* The problem *
In full and without alteration, write out the records.

* Entries supplied *
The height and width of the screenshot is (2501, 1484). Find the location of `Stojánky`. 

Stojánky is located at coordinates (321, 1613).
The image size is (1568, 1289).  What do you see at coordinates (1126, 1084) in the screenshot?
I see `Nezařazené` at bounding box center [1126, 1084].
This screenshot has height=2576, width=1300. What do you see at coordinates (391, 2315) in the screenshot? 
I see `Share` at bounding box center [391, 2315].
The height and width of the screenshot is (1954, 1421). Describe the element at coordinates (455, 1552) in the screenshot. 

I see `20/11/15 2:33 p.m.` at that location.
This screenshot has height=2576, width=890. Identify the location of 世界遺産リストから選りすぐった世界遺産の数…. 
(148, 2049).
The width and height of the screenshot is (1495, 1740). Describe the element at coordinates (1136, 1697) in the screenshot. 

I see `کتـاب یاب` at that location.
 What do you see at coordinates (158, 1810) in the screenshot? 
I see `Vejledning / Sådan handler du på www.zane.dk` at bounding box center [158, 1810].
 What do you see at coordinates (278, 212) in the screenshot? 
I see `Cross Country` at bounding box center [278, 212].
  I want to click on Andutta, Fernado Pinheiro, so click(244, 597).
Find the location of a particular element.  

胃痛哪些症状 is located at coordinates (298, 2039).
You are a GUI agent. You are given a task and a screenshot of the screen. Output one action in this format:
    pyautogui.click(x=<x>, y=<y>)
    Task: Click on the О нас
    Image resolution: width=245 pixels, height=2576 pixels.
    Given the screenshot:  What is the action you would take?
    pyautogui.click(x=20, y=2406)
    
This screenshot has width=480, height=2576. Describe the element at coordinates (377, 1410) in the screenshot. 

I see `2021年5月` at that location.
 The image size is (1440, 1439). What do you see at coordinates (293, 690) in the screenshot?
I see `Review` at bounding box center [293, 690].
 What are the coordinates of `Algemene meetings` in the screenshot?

* Solution to this problem *
The height and width of the screenshot is (2501, 1484). Find the location of `Stojánky`. 

Stojánky is located at coordinates (321, 1613).
The image size is (1568, 1289).  What do you see at coordinates (1126, 1084) in the screenshot?
I see `Nezařazené` at bounding box center [1126, 1084].
This screenshot has height=2576, width=1300. What do you see at coordinates (391, 2315) in the screenshot? 
I see `Share` at bounding box center [391, 2315].
The height and width of the screenshot is (1954, 1421). Describe the element at coordinates (455, 1552) in the screenshot. 

I see `20/11/15 2:33 p.m.` at that location.
This screenshot has height=2576, width=890. Identify the location of 世界遺産リストから選りすぐった世界遺産の数…. 
(148, 2049).
The width and height of the screenshot is (1495, 1740). Describe the element at coordinates (1136, 1697) in the screenshot. 

I see `کتـاب یاب` at that location.
 What do you see at coordinates (158, 1810) in the screenshot? 
I see `Vejledning / Sådan handler du på www.zane.dk` at bounding box center [158, 1810].
 What do you see at coordinates (278, 212) in the screenshot? 
I see `Cross Country` at bounding box center [278, 212].
  I want to click on Andutta, Fernado Pinheiro, so click(244, 597).
Find the location of a particular element.  

胃痛哪些症状 is located at coordinates (298, 2039).
You are a GUI agent. You are given a task and a screenshot of the screen. Output one action in this format:
    pyautogui.click(x=<x>, y=<y>)
    Task: Click on the О нас
    Image resolution: width=245 pixels, height=2576 pixels.
    Given the screenshot:  What is the action you would take?
    pyautogui.click(x=20, y=2406)
    
This screenshot has width=480, height=2576. Describe the element at coordinates (377, 1410) in the screenshot. 

I see `2021年5月` at that location.
 The image size is (1440, 1439). What do you see at coordinates (293, 690) in the screenshot?
I see `Review` at bounding box center [293, 690].
 What are the coordinates of `Algemene meetings` in the screenshot?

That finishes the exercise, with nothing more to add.